Developer Tool Compatibility
M2.7 integrates with the tools developers already use:
- AI Coding: Claude Code, Cursor, Cline, Codex CLI, Roo Code, Kilo Code
- Agents: OpenCode, Droid, TRAE, Grok CLI
- Platforms: MiniMax Agent, MiniMax API Platform
OpenRoom: Interactive Agent Demo
MiniMax also open-sourced OpenRoom — an interactive agent demonstration that moves AI interaction beyond plain text into graphical environments. Most of the code was AI-generated, demonstrating M2.7’s practical coding capabilities.
- Repository: github.com/MiniMax-AI/OpenRoom
- Live Demo: openroom.ai
M2.7 vs the Competition: Who Should Use What
| If you need… | Best choice |
|---|---|
| Maximum benchmark ceiling regardless of cost | Claude Opus 4.6 |
| Best cost-adjusted coding performance | MiniMax M2.7 |
| Fastest inference speed | MiniMax M2.7 (100 TPS) |
| High-volume agent workloads | MiniMax M2.7 (50x cheaper) |
| Office productivity automation | MiniMax M2.7 (highest GDPval-AA ELO) |
| Established ecosystem and integrations | Claude or GPT |
| Self-improving agent capabilities | MiniMax M2.7 (OpenClaw) |
Try M2.7 on WaveSpeedAI
WaveSpeedAI provides access to MiniMax M2.7 alongside hundreds of other AI models through a unified platform. Whether you’re building coding agents, document processing pipelines, or interactive applications, M2.7’s combination of Tier-1 performance and fraction-of-the-cost pricing makes it the most efficient choice for production workloads.

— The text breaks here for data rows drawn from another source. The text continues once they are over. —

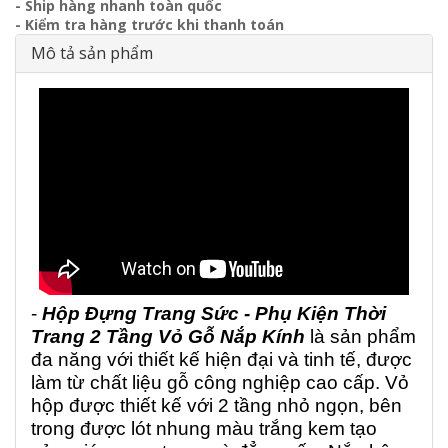
- Ship hàng nhanh toàn quốc
- Kiểm tra hàng trước khi thanh toán
Mô tả sản phẩm
-
Hộp Đựng Trang Sức - Phụ Kiện Thời
Trang 2 Tầng Vỏ Gỗ Nắp Kính
là sản phẩm
đa năng với thiết kế hiện đại và tinh tế, được
làm từ chất liệu gỗ công nghiệp cao cấp. Vỏ
hộp được thiết kế với 2 tầng nhỏ ngọn, bên
trong được lót nhung màu trắng kem tạo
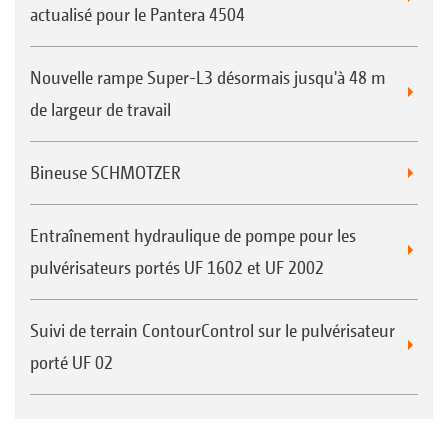
actualisé pour le Pantera 4504
Nouvelle rampe Super-L3 désormais jusqu'à 48 m
de largeur de travail
Bineuse SCHMOTZER
Entraînement hydraulique de pompe pour les
pulvérisateurs portés UF 1602 et UF 2002
Suivi de terrain ContourControl sur le pulvérisateur
porté UF 02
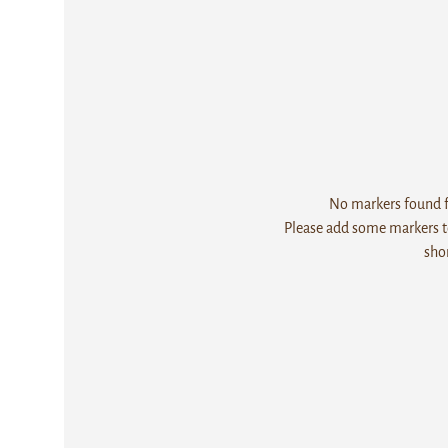
No markers found fo
Please add some markers to
sho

Try MiniMax M2.7 on WaveSpeedAI →
No subscriptions. No cold starts. Pay only for what you use.
The Bottom Line
MiniMax M2.7 isn’t just another model release — it’s a proof of concept for self-evolving AI. A model with only 10B activated parameters matching Opus and GPT-5 on the hardest engineering benchmarks, while running 3x faster at 50x lower cost, represents exactly the kind of disruption that reshapes how teams build with AI.
The question isn’t whether M2.7 is good enough. It’s whether you can justify paying 50x more for marginal gains.